I agree with Vince for the most part. Single flute cutters are easier to calculate for and have a lot more flute volume. Additionally, you don’t have to worry as much about runout changes as you are only really dealing with it when you engage the material and in some direction changes (not counting dimensional accuracy just chip and forces). In multi-flute tools especially with low chiploads and/or small diameters it becomes a much larger issue. This is mostly due to the fact that you can have variable chipload per flute where runout is added or subtracted based on the location of runout relative to the flutes. Helix and pass depth complicates it further…

The flute volume is the amount of room you have in the inside of the flute.
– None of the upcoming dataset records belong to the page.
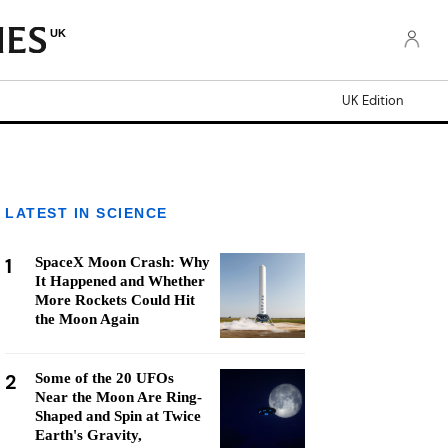
UK
UK Edition
LATEST IN SCIENCE
1
SpaceX Moon Crash: Why
It Happened and Whether
More Rockets Could Hit
the Moon Again
2
Some of the 20 UFOs
Near the Moon Are Ring-
Shaped and Spin at Twice
Earth's Gravity,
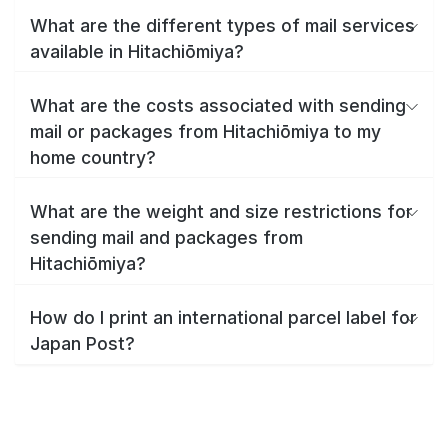
What are the different types of mail services
available in Hitachiōmiya?
What are the costs associated with sending
mail or packages from Hitachiōmiya to my
home country?
What are the weight and size restrictions for
sending mail and packages from
Hitachiōmiya?
How do I print an international parcel label for
Japan Post?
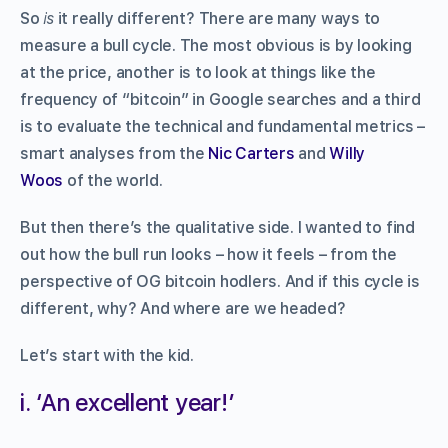
So
is
it really different? There are many ways to
measure a bull cycle. The most obvious is by looking
at the price, another is to look at things like the
frequency of “bitcoin” in Google searches and a third
is to evaluate the technical and fundamental metrics –
smart analyses from the
Nic Carters
and
Willy
Woos
of the world.
But then there’s the qualitative side. I wanted to find
out how the bull run looks – how it feels – from the
perspective of OG bitcoin hodlers. And if this cycle is
different, why? And where are we headed?
Let’s start with the kid.
i. ‘An excellent year!’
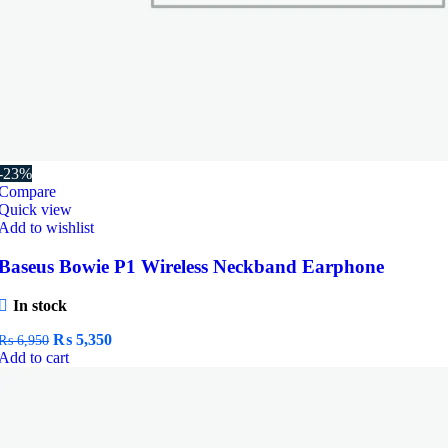
-23%
Compare
Quick view
Add to wishlist
Baseus Bowie P1 Wireless Neckband Earphone
In stock
Original
Current
₨
5,350
₨
6,950
price
price
Add to cart
was:
is:
₨ 6,950.
₨ 5,350.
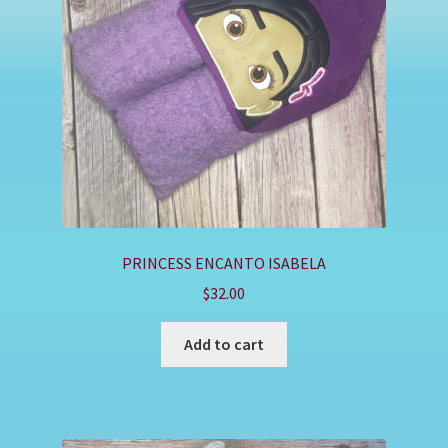
Shop
PRINCESS ENCANTO ISABELA
$
32.00
Add to cart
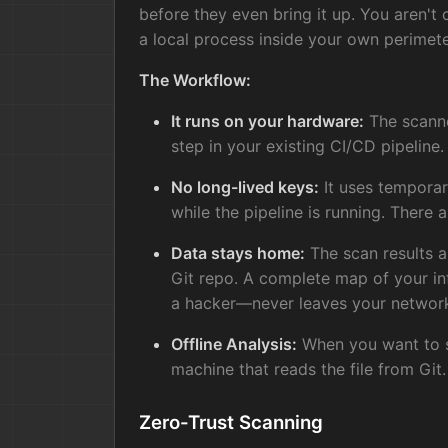
before they even bring it up. You aren't 
a local process inside your own perimete
The Workflow:
It runs on your hardware:
The scanner
step in your existing CI/CD pipeline.
No long-lived keys:
It uses temporar
while the pipeline is running. There a
Data stays home:
The scan results a
Git repo. A complete map of your i
a hacker—never leaves your networ
Offline Analysis:
When you want to se
machine that reads the file from Git.
Zero-Trust Scanning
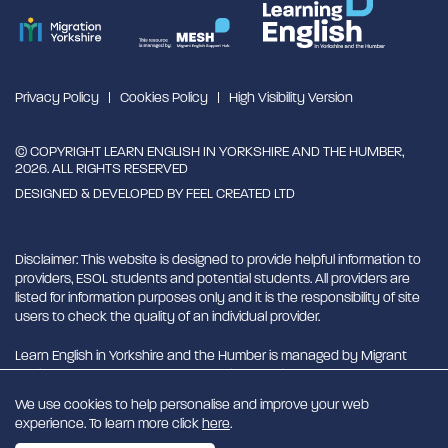
Privacy Policy
Cookies Policy
High Visibility Version
© COPYRIGHT LEARN ENGLISH IN YORKSHIRE AND THE HUMBER,
2026. ALL RIGHTS RESERVED
DESIGNED & DEVELOPED BY
FEEL CREATED LTD
Disclaimer: This website is designed to provide helpful information to
providers, ESOL students and potential students. All providers are
listed for information purposes only and it is the responsibility of site
users to check the quality of an individual provider.
Learn English in Yorkshire and the Humber is managed by Migrant
English Support Hub - MESH. MESH is a Charitable Incorporated
Organisation. CIO charity number 1180429
We use cookies to help personalise and improve your web
experience. To learn more click
here
.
The more flutes you have the more this has to be scaled back to leave enough core to have any strength left in the tool. The more flute volume the faster you can cut without choking the tool and the more you can tolerate uncleared chips. Doesn’t solve the uncleared chip problem though, especially when multi-pass slotting.

One of the problems with all tooling including single flutes is that there are a wide swath of geometries for them (helix, rake, margin, core, etc). Oh, and an “O flute” label can be counted on meaning precisely nothing anymore. In my opinion it’s original meaning (type of chip, center, and high rake) has been lost in the marketing drive.

Core is a big one to watch for in this case and potentially part of the issue. This is basically the percent of blank material left from the nominal cutter diameter. The problem is that it’s a lot easier to just cut a huge chunk out of the blank to make the flute than to compensate for everything else. This has resulted in some tooling so extreme that I personally refer to them as ribbon cutters (because they look like a twisted ribbon of carbide). Those will cut soft material fine…most of the time. But move into metal or tough composites and it will deflect a lot more than tool with more core left.

Rake and helix can also be an issue as they effect both the strength and sear of the tool

Unfortunately, all of the above basically means the single flute tools are good from a simplicity of cut calculation, and tolerance to runout and uncleared material. However, they are just as complicated when it comes to everything else. So you can still end up with a tool that will work great in one material and horrible for another.

My stab at this specific cut, without knowing the tool geometry, would be to run the tool at a minimum of 0.001" chipload and scale back the per pass to whatever is needed to minimize deflection. RPM will be more dependent on geometry but the worst I’ve ever seen for carbide in 6061 is 600 SFM (9,168 for 1/4"). Assuming a decent edge and enough rake you should be pretty good to 800 SFM (12,224 or 1/4"). Good geometry with good edges will depend on what they are targeting for. At the very least also clear the chips between passes. I’d also switch to blue tape and CA or hard clamping for hold down. I’m probably a bit bias there though with as many issues as I’ve had with flexible mounting allowing material to move while cutting.

One last thing I would change is to split the pass depth into even passes. I primarily recommend this as the deflection is linked to MRR. So if you have a final pass that is less than all the previous ones you will deflect less basically rubbing the tool to one side. How much this matters depends on the system, total deflection, engagement time, etc. But it’s an easy step to avoid a potential issue.